Possible affinity groups could include: Law, technology, small business,
nonprofit administration, international development, social services, the
arts, finance, environment, public service, body work/somatic arts, and
more! Workshop leader: Robinne Gray is BYM’s Development Director.
She worships at Friends Meeting of Washington.
S10 Our Nuclear Legacy - The U.S. is the only country to have used
nuclear weapons. The fallout from Hiroshima and Nagasaki - physical,
political, and personal - touches us all and is a legacy with which we must
each come to terms. The impact was especially personal in my family because
in 1946 my father took the only color film of the aftermath of those
bombs. In trying to understand what this meant for him and for us, I lived
in Hiroshima for a year and met many survivors whom he had filmed
decades before. We’ll share our connections with this issue that threatens
us all, reflect on what our nuclear legacy means and see what it calls us
to today. Workshop leader: Leslie Sussan is a longtime pacifist whose
earliest memories include looking at photographs taken by her father in
Hiroshima and Nagasaki.
S11 The Religious Society of Friends: Simple. Radical. Contemporary?

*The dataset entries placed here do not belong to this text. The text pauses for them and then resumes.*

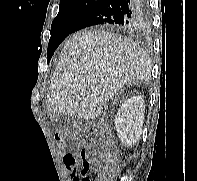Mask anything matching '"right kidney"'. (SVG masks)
I'll use <instances>...</instances> for the list:
<instances>
[{
	"instance_id": "1",
	"label": "right kidney",
	"mask_w": 197,
	"mask_h": 181,
	"mask_svg": "<svg viewBox=\"0 0 197 181\" xmlns=\"http://www.w3.org/2000/svg\"><path fill=\"white\" fill-rule=\"evenodd\" d=\"M144 110V100L141 96H133L120 106L115 117V127L123 144L131 146L139 140L144 121Z\"/></svg>"
}]
</instances>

- The fire of early Friends kindled faith and action in others. What
can we learn from them? How can we be visible, even persuasive, today?
This will be an chance for active learning rather than a history lesson.
Workshop leader: Maria Bradley of Sandy Spring Meeting has worked
in outreach, Spiritual Formation, FGC’s Traveling Ministry, Quaker
Quest & BYM’s Intervisitation program.
S12 “Clerk Please” - “Friends are not to meet like a company of people
about town or parish business . . . but to wait upon the Lord.” - George
Fox. Are you needing encouragement and desiring more understanding
of clerking and our Quaker practice and process? Join Friends to explore
Meeting for Worship with a Concern for Business, Quaker business manners,
the role of the clerk during, between, and after the Meeting, and
more. Bring your experience and questions. Workshop leader: Lamar
Matthew is a member of York Meeting.
S13 Kenyan Friends and BYM Friends: Being Part of One Another’s
Stories Friend Joseph Kisia, a long time leader among Kenyan
Friends and a former faculty-member of Friends Theological College,
will be sojourning in the U.S. during 2010. Kisia’s account of past
relationships between Kenyan and North American Friends and his
hopes for the future will be followed by consideration of how Friends
can, in Fox’s phrase, “know one another in that which is eternal.”